At the same time, there are more resources than ever. More specialists. More therapies. More focus on the brain, the gut, and cellular health.
But most are still looking at one piece at a time, while the system coordinating all of it continues to be overlooked.
The Pattern Underneath It All
This is not just about symptoms.
It is about the nervous system’s ability to adapt.
Every experience, from pregnancy to birth to daily life, adds input to the system. And the nervous system doesn’t forget. It builds patterns from what it experiences.
When that input becomes too much or too constant, the body shifts into protection.
Over time, that becomes the baseline.
It affects how a child sleeps, digests, learns, regulates emotions, and connects with others.
This is not dysfunction.
It is adaptation that has reached its limit.
A Foundation That Was Never Meant to Be Lost
Hands-on healing is not new.
For generations, practitioners understood that the body was designed to heal when given the right input.
Chiropractic was founded in the late 1800s by D. D. Palmer with the understanding that the nervous system is what coordinates that healing.
When stress disrupts that system, patterns form.
When those patterns are addressed, the body can begin to shift.
What That Looks Like Today
This is why we don’t chase symptoms. We measure how the nervous system is functioning, because that is what determines how everything else works.
We assess where stress is being held. We identify patterns and begin to understand when they may have started.
Then we create a plan.
An adjustment gives the brain new information about what is happening inside the body. Over time, with consistent care, those signals begin to change the pattern.
The body softens. Sleep improves. Digestion stabilizes. Emotional regulation becomes easier. Connection improves.
Not because life is perfect.
But because the body is no longer stuck in protection.
Final Thought
When you are in the middle of it, it can be hard to see what has changed.

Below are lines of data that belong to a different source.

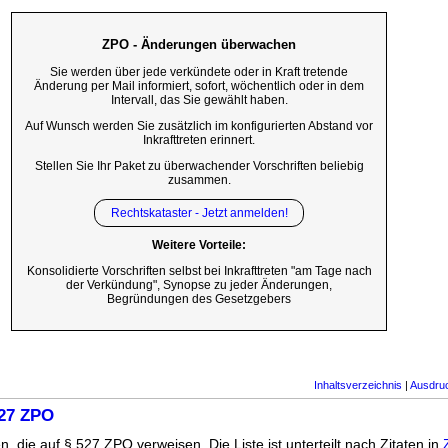
ZPO - Änderungen überwachen
Sie werden über jede verkündete oder in Kraft tretende
Änderung per Mail informiert, sofort, wöchentlich oder in dem
Intervall, das Sie gewählt haben.
Auf Wunsch werden Sie zusätzlich im konfigurierten Abstand vor
Inkrafttreten erinnert.
Stellen Sie Ihr Paket zu überwachender Vorschriften beliebig
zusammen.
Rechtskataster - Jetzt anmelden!
Weitere Vorteile:
Konsolidierte Vorschriften selbst bei Inkrafttreten "am Tage nach
der Verkündung", Synopse zu jeder Änderungen,
Begründungen des Gesetzgebers
Inhaltsverzeichnis
|
Ausdru
527 ZPO
n, die auf § 527 ZPO verweisen. Die Liste ist unterteilt nach Zitaten in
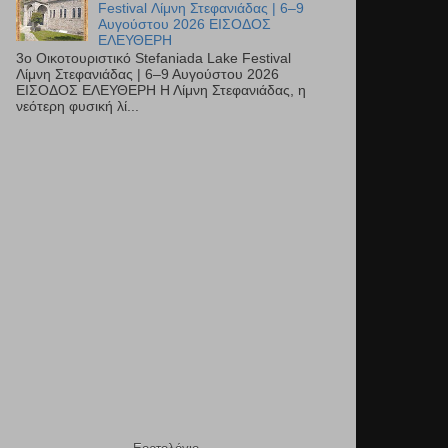
Festival Λίμνη Στεφανιάδας | 6–9
Αυγούστου 2026 ΕΙΣΟΔΟΣ
ΕΛΕΥΘΕΡΗ
3ο Οικοτουριστικό Stefaniada Lake Festival
Λίμνη Στεφανιάδας | 6–9 Αυγούστου 2026
ΕΙΣΟΔΟΣ ΕΛΕΥΘΕΡΗ Η Λίμνη Στεφανιάδας, η
νεότερη φυσική λί...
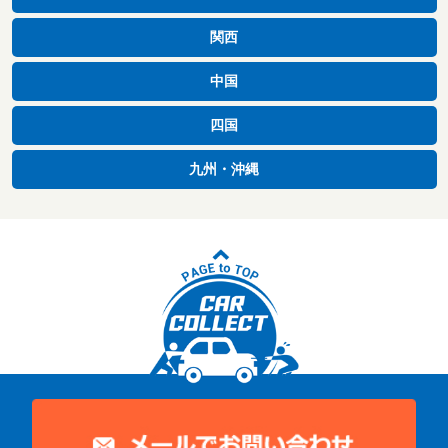
関西
中国
四国
九州・沖縄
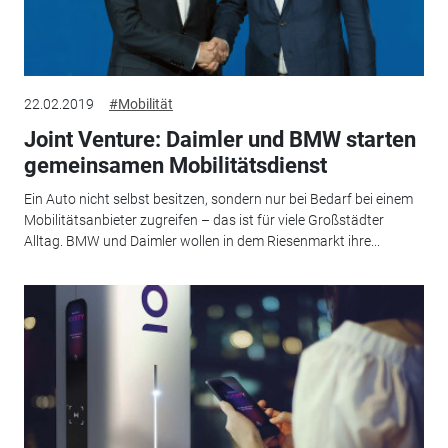
22.02.2019
#Mobilität
Joint Venture: Daimler und BMW starten
gemeinsamen Mobilitätsdienst
Ein Auto nicht selbst besitzen, sondern nur bei Bedarf bei einem
Mobilitätsanbieter zugreifen – das ist für viele Großstädter
Alltag. BMW und Daimler wollen in dem Riesenmarkt ihre...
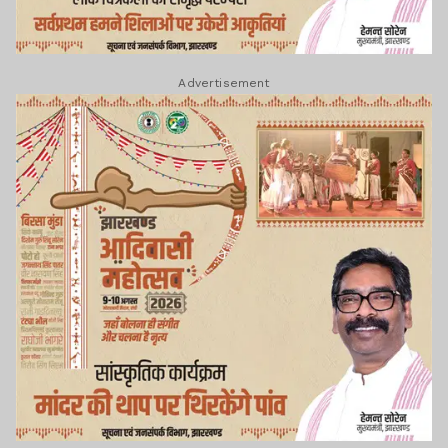
Advertisement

You are living your life, doing your best, making thoughtful choices, and responding to what is in front of you each day. The shifts are often subtle at first, small changes in sleep, mood, energy, or resilience that are easy to explain away or adapt around.
But when you step back and look at the bigger picture, it becomes easier to see.
Life has changed.
The pace has changed.
The demands have increased.
And with that, the load on the nervous system has increased as well.
Not all at once, but gradually, over time.
Each generation learning to handle more, adapt to more, and move through more input than the one before it.
This is not about something being done wrong.
It is about recognizing how much the body has been asked to carry.
And how that shows up in what we used to call constitution, a child’s capacity to handle stress, adapt to their environment, and move through life with ease.
For many families today, that capacity has simply been stretched.
Not broken.
Just stretched beyond what the system can easily regulate on its own.
And when we begin to support that system again, everything begins to feel possible again.